– Надо вам знать прежде всего, – начал Мартин с некоторым усилием, как будто эта исповедь была ему не совсем приятна, – что меня воспитывали с ранних лет в надежде на большое наследство и приучили думать, что со временем я буду очень богат. Так оно и было бы, если б не вмешались некоторые причины и обстоятельства, о которых я и собираюсь вам рассказать. Они-то и привели к тому, что меня лишили наследства.
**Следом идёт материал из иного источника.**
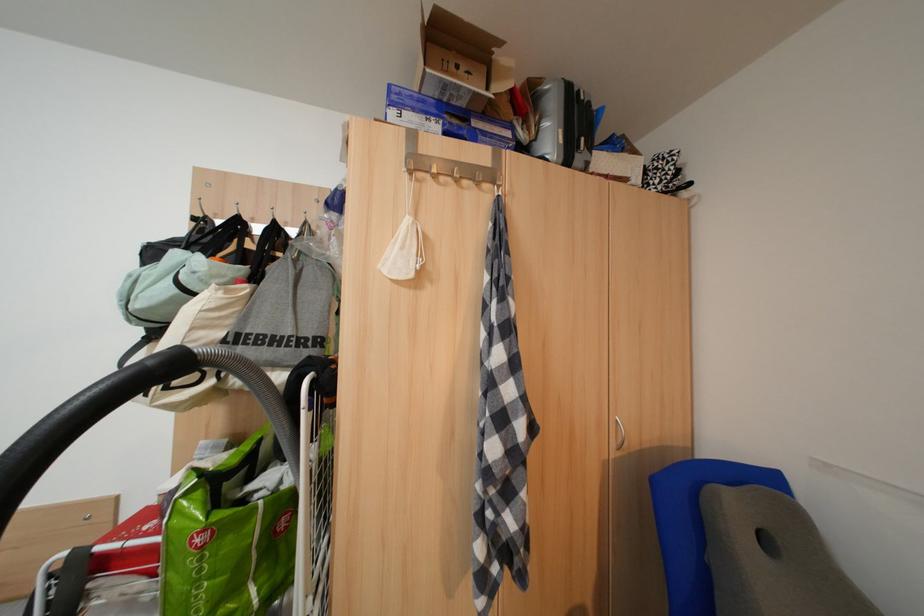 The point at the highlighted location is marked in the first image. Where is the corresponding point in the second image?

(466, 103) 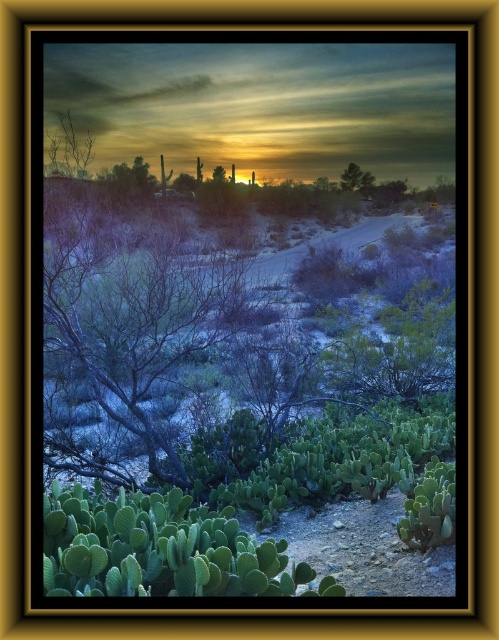 Is bare branches at upper left wider than green leafy cactus at center?

Yes.

Between bare branches at upper left and green leafy cactus at center, which one appears on the left side from the viewer's perspective?

From the viewer's perspective, bare branches at upper left appears more on the left side.

The width and height of the screenshot is (499, 640). Find the location of `bare branches at upper left`. bare branches at upper left is located at coordinates (69, 150).

Who is lower down, bare branches at upper left or green leafy tree at upper center?

bare branches at upper left is below.

Does point (49, 145) come in front of point (360, 184)?

Yes, it is.

Is point (60, 113) closer to camera compared to point (351, 189)?

Yes, it is in front of point (351, 189).

Where is `bare branches at upper left`? bare branches at upper left is located at coordinates (69, 150).

Who is more distant from viewer, (362, 173) or (222, 179)?

Point (362, 173)

Between green leafy tree at upper center and green leafy cactus at center, which one has more height?

green leafy tree at upper center is taller.

Which is in front, point (351, 186) or point (223, 179)?

Point (223, 179)

Identify the location of green leafy tree at upper center. The height and width of the screenshot is (640, 499). (351, 177). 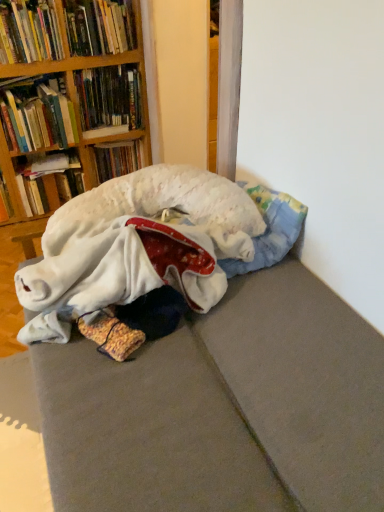 Identify the location of hardcover book at upper left, which ranks as the third book in bottom-to-top order. (118, 159).

Where is `white fluffy dog at center`? This screenshot has width=384, height=512. white fluffy dog at center is located at coordinates (162, 208).

You are a GUI agent. You are given a task and a screenshot of the screen. Output one action in this format:
    pyautogui.click(x=<x>, y=<y>)
    Task: Click on the hardcover book at upper left, the fourth book when ordered from top to bottom
    This screenshot has width=384, height=512.
    Given the screenshot: What is the action you would take?
    pyautogui.click(x=37, y=114)

What is the approximate height of hardcover book at upper left, placed as the 1th book when sorted from top to bottom?

10.44 inches.

Where is `hardcover books at upper left, positioned as the third book in top-to-bottom order`? This screenshot has width=384, height=512. hardcover books at upper left, positioned as the third book in top-to-bottom order is located at coordinates (109, 97).

From the image's perspective, which is below, hardcover book at upper left, marked as the 2th book in a top-to-bottom arrangement, or washed fabric bed at lower left?

From the image's view, washed fabric bed at lower left is below.

In the scene shown: Does hardcover book at upper left, marked as the 2th book in a top-to-bottom arrangement, have a lesser width compared to washed fabric bed at lower left?

Yes.

Is hardcover book at upper left, placed as the sixth book when sorted from bottom to top, facing away from washed fabric bed at lower left?

No, hardcover book at upper left, placed as the sixth book when sorted from bottom to top,'s orientation is not away from washed fabric bed at lower left.

Measure the distance between hardcover book at upper left, placed as the sixth book when sorted from bottom to top, and washed fabric bed at lower left.

A distance of 5.73 feet exists between hardcover book at upper left, placed as the sixth book when sorted from bottom to top, and washed fabric bed at lower left.

From the image's perspective, count 3rd books upward from the hardcover book at upper left, the fourth book from the bottom, and point to it. Please provide its 2D coordinates.

[(99, 26)]

Looking at this image, which of these two, hardcover book at upper left, placed as the 1th book when sorted from top to bottom, or hardcover book at upper left, the fourth book when ordered from top to bottom, is thinner?

Thinner between the two is hardcover book at upper left, placed as the 1th book when sorted from top to bottom.

Is hardcover book at upper left, the fourth book when ordered from top to bottom, at the back of hardcover book at upper left, placed as the 1th book when sorted from top to bottom?

No.

From a real-world perspective, is hardcover book at upper left, which is the 6th book in top-to-bottom order, positioned above or below hardcover books at upper left, acting as the fifth book starting from the bottom?

hardcover book at upper left, which is the 6th book in top-to-bottom order, is below hardcover books at upper left, acting as the fifth book starting from the bottom.

Who is taller, hardcover book at upper left, placed as the second book when sorted from bottom to top, or hardcover books at upper left, acting as the fifth book starting from the bottom?

hardcover books at upper left, acting as the fifth book starting from the bottom, is taller.

Would you say hardcover book at upper left, which is the 6th book in top-to-bottom order, contains hardcover books at upper left, acting as the fifth book starting from the bottom?

No, hardcover books at upper left, acting as the fifth book starting from the bottom, is not surrounded by hardcover book at upper left, which is the 6th book in top-to-bottom order.

From a real-world perspective, which book is the 2nd one above the hardcover book at upper left, which is the 6th book in top-to-bottom order? Please provide its 2D coordinates.

[(109, 97)]

Does hardcover book at left, the first book positioned from the bottom, appear on the right side of hardcover book at upper left, the fourth book from the bottom?

No.

Which of these two, hardcover book at left, the first book positioned from the bottom, or hardcover book at upper left, the fourth book from the bottom, is wider?

Wider between the two is hardcover book at upper left, the fourth book from the bottom.

Is hardcover book at left, the first book positioned from the bottom, taller than hardcover book at upper left, the fourth book when ordered from top to bottom?

No, hardcover book at left, the first book positioned from the bottom, is not taller than hardcover book at upper left, the fourth book when ordered from top to bottom.

Which is in front, hardcover book at left, acting as the seventh book starting from the top, or hardcover book at upper left, the fourth book when ordered from top to bottom?

hardcover book at upper left, the fourth book when ordered from top to bottom, is more forward.

Looking at this image, considering the sizes of hardcover book at upper left, placed as the sixth book when sorted from bottom to top, and hardcover book at upper left, placed as the second book when sorted from bottom to top, in the image, is hardcover book at upper left, placed as the sixth book when sorted from bottom to top, wider or thinner than hardcover book at upper left, placed as the second book when sorted from bottom to top,?

hardcover book at upper left, placed as the sixth book when sorted from bottom to top, is thinner than hardcover book at upper left, placed as the second book when sorted from bottom to top.

Is hardcover book at upper left, placed as the sixth book when sorted from bottom to top, not near hardcover book at upper left, placed as the second book when sorted from bottom to top?

That's not correct — hardcover book at upper left, placed as the sixth book when sorted from bottom to top, is a little close to hardcover book at upper left, placed as the second book when sorted from bottom to top.

Considering the sizes of objects hardcover book at upper left, marked as the 2th book in a top-to-bottom arrangement, and hardcover book at upper left, placed as the second book when sorted from bottom to top, in the image provided, who is taller, hardcover book at upper left, marked as the 2th book in a top-to-bottom arrangement, or hardcover book at upper left, placed as the second book when sorted from bottom to top,?

With more height is hardcover book at upper left, marked as the 2th book in a top-to-bottom arrangement.

Is hardcover book at upper left, the seventh book positioned from the bottom, touching white fluffy dog at center?

No.

From a real-world perspective, is hardcover book at upper left, the seventh book positioned from the bottom, located higher than white fluffy dog at center?

Indeed, from a real-world perspective, hardcover book at upper left, the seventh book positioned from the bottom, stands above white fluffy dog at center.

Considering the positions of objects hardcover book at upper left, the seventh book positioned from the bottom, and white fluffy dog at center in the image provided, who is in front, hardcover book at upper left, the seventh book positioned from the bottom, or white fluffy dog at center?

white fluffy dog at center is in front.

Considering the points (105, 4) and (234, 247), which point is behind, point (105, 4) or point (234, 247)?

Positioned behind is point (105, 4).

From a real-world perspective, relative to hardcover book at upper left, the fourth book when ordered from top to bottom, is hardcover book at upper left, the fifth book positioned from the top, vertically above or below?

hardcover book at upper left, the fifth book positioned from the top, is below hardcover book at upper left, the fourth book when ordered from top to bottom.

Which of these two, hardcover book at upper left, which ranks as the third book in bottom-to-top order, or hardcover book at upper left, the fourth book when ordered from top to bottom, is bigger?

With larger size is hardcover book at upper left, the fourth book when ordered from top to bottom.

Is hardcover book at upper left, which ranks as the third book in bottom-to-top order, positioned with its back to hardcover book at upper left, the fourth book when ordered from top to bottom?

No, hardcover book at upper left, which ranks as the third book in bottom-to-top order, is not facing the opposite direction of hardcover book at upper left, the fourth book when ordered from top to bottom.

Who is more distant, hardcover book at upper left, which ranks as the third book in bottom-to-top order, or hardcover book at upper left, the fourth book when ordered from top to bottom?

hardcover book at upper left, which ranks as the third book in bottom-to-top order, is further from the camera.

Image resolution: width=384 pixels, height=512 pixels. What are the coordinates of `bed frame that is in front of the hardcover book at upper left, marked as the 2th book in a top-to-bottom arrangement` in the screenshot? It's located at (224, 408).

At what (x,y) coordinates should I click in order to perform the action: click on the 3rd book positioned below the hardcover book at upper left, placed as the 1th book when sorted from top to bottom (from the image's perspective). Please return your answer as a coordinate pair (x, y). This screenshot has height=512, width=384. Looking at the image, I should click on (37, 114).

Estimate the real-world distances between objects in this image. Which object is closer to hardcover book at upper left, marked as the 2th book in a top-to-bottom arrangement, hardcover book at upper left, the fifth book positioned from the top, or hardcover book at upper left, the fourth book from the bottom?

hardcover book at upper left, the fourth book from the bottom, is closer to hardcover book at upper left, marked as the 2th book in a top-to-bottom arrangement.

Estimate the real-world distances between objects in this image. Which object is closer to hardcover book at left, the first book positioned from the bottom, hardcover book at upper left, which ranks as the third book in bottom-to-top order, or hardcover book at upper left, which is the 6th book in top-to-bottom order?

Based on the image, hardcover book at upper left, which is the 6th book in top-to-bottom order, appears to be nearer to hardcover book at left, the first book positioned from the bottom.

Considering their positions, is hardcover book at upper left, which is the 6th book in top-to-bottom order, positioned closer to hardcover book at upper left, placed as the 1th book when sorted from top to bottom, than hardcover book at upper left, the fourth book when ordered from top to bottom?

The object closer to hardcover book at upper left, placed as the 1th book when sorted from top to bottom, is hardcover book at upper left, the fourth book when ordered from top to bottom.

Which object lies further to the anchor point hardcover books at upper left, acting as the fifth book starting from the bottom, white fluffy dog at center or hardcover book at upper left, placed as the 1th book when sorted from top to bottom?

white fluffy dog at center is further to hardcover books at upper left, acting as the fifth book starting from the bottom.

When comparing their distances from white fluffy dog at center, does hardcover books at upper left, acting as the fifth book starting from the bottom, or washed fabric bed at lower left seem further?

hardcover books at upper left, acting as the fifth book starting from the bottom, lies further to white fluffy dog at center than the other object.

Estimate the real-world distances between objects in this image. Which object is further from hardcover books at upper left, positioned as the third book in top-to-bottom order, hardcover book at left, acting as the seventh book starting from the top, or washed fabric bed at lower left?

washed fabric bed at lower left is further to hardcover books at upper left, positioned as the third book in top-to-bottom order.

Considering their positions, is hardcover books at upper left, acting as the fifth book starting from the bottom, positioned closer to washed fabric bed at lower left than hardcover book at upper left, the seventh book positioned from the bottom?

Based on the image, hardcover book at upper left, the seventh book positioned from the bottom, appears to be nearer to washed fabric bed at lower left.

Considering their positions, is hardcover book at upper left, marked as the 2th book in a top-to-bottom arrangement, positioned closer to hardcover book at left, acting as the seventh book starting from the top, than hardcover book at upper left, the fourth book from the bottom?

hardcover book at upper left, the fourth book from the bottom, is closer to hardcover book at left, acting as the seventh book starting from the top.

The width and height of the screenshot is (384, 512). In order to click on animal located between washed fabric bed at lower left and hardcover book at upper left, placed as the second book when sorted from bottom to top, in the depth direction in this screenshot , I will do `click(162, 208)`.

Locate an element on the screen. animal between washed fabric bed at lower left and hardcover books at upper left, acting as the fifth book starting from the bottom, from front to back is located at coordinates (162, 208).

This screenshot has height=512, width=384. Identify the location of animal between washed fabric bed at lower left and hardcover book at left, acting as the seventh book starting from the top, along the z-axis. (162, 208).

Find the location of a particular element. animal located between washed fabric bed at lower left and hardcover book at upper left, the fourth book when ordered from top to bottom, in the depth direction is located at coordinates (162, 208). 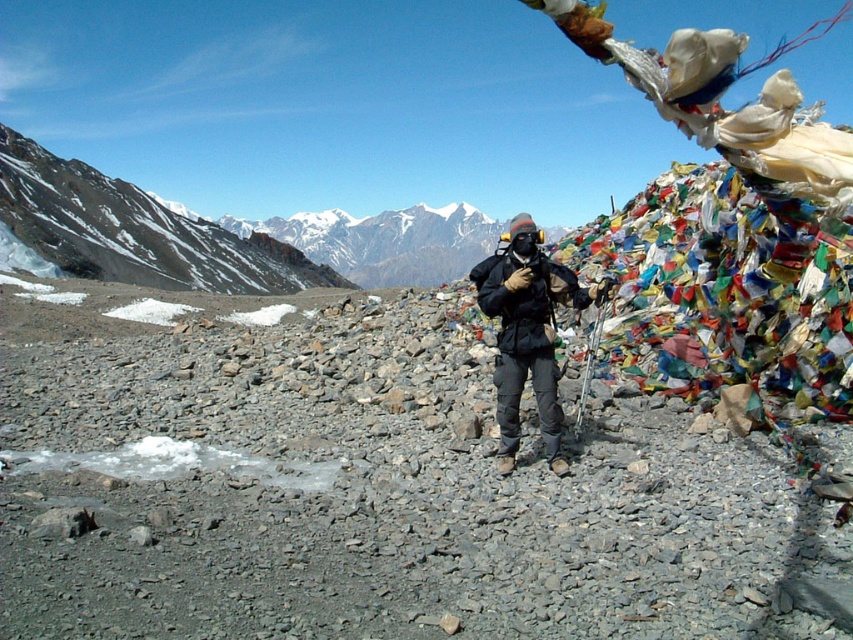 You are a hiker who wants to place a small flag on the highest point between the gray gravel at center and the black matte jacket at center. Which object should you choose to place the flag on?

The black matte jacket at center has a greater height than the gray gravel at center, so you should place the flag on the black matte jacket at center.

You are a hiker trying to navigate the rocky terrain in the mountain. You see two points marked on your map corresponding to coordinates point (x=384, y=611) and point (x=561, y=280). Which point should you choose to reach the camera position faster?

Point (x=384, y=611) is closer to the camera than point (x=561, y=280), so choosing point (x=384, y=611) would allow you to reach the camera position faster. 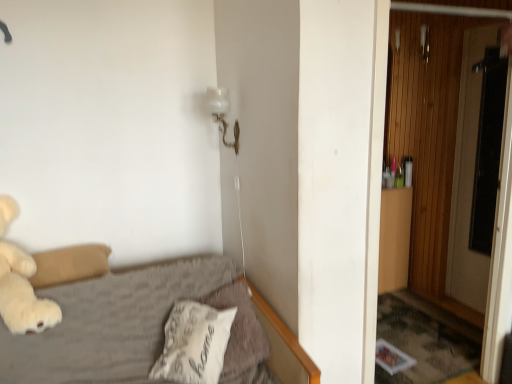 Question: Is white glass lamp at upper center wider or thinner than white soft pillow at lower center, the 2th pillow from the right?

Choices:
 (A) wide
 (B) thin

Answer: (B)

Question: From the image's perspective, is white glass lamp at upper center positioned above or below white soft pillow at lower center, the 1th pillow when ordered from left to right?

Choices:
 (A) above
 (B) below

Answer: (A)

Question: Which object is the farthest from the transparent glass screen door at right?

Choices:
 (A) white glass lamp at upper center
 (B) wooden at right
 (C) white plush teddy bear at left
 (D) white soft pillow at lower center, which appears as the second pillow when viewed from the left
 (E) white soft pillow at lower center, the 1th pillow when ordered from left to right

Answer: (C)

Question: Based on their relative distances, which object is nearer to the white plush teddy bear at left?

Choices:
 (A) transparent glass screen door at right
 (B) white soft pillow at lower center, the 1th pillow when ordered from left to right
 (C) wooden at right
 (D) white glass lamp at upper center
 (E) white soft pillow at lower center, which appears as the second pillow when viewed from the left

Answer: (B)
– Ваш отец лишил вас наследства? – спросил мистер Пинч, широко раскрыв глаза.

– Мой дедушка. Родителей у меня давно уже нет, я их едва помню.

– И у меня тоже их нет, – сказал Том, робко дотронувшись до руки молодого человека. – Боже мой!

– Ну, что до этого, то, знаете ли, Пинч, – по свойственной ему манере отрывисто и резко продолжал Мартин, опять мешая в камине, – очень хорошо и похвально любить родителей, если они живы, и не забывать их, если они умерли, когда вы их хоть сколько-нибудь знали. А я своих родителей почти не видел: нечего и ждать от меня особенной чувствительности. Да ее и нет; что правда, то правда.

Мистер Пинч как раз в это время задумчиво смотрел на решетку в камине. Но как только его собеседник умолк, он вздрогнул и сказал:

– О да, разумеется! – и снова притих, готовясь слушать дальше.

– Одним словом, – продолжал Мартин, – всю жизнь меня воспитывал и содержал вот этот самый дедушка, о котором я только что говорил. Ну, у него есть свои хорошие черты, нечего отрицать, я этого от вас и не скрываю, зато у него имеются два крупных недостатка, и в них-то вся беда. Во-первых, это такой упрямец, какого на свете не сыщешь. Во-вторых, он самый отвратительный эгоист.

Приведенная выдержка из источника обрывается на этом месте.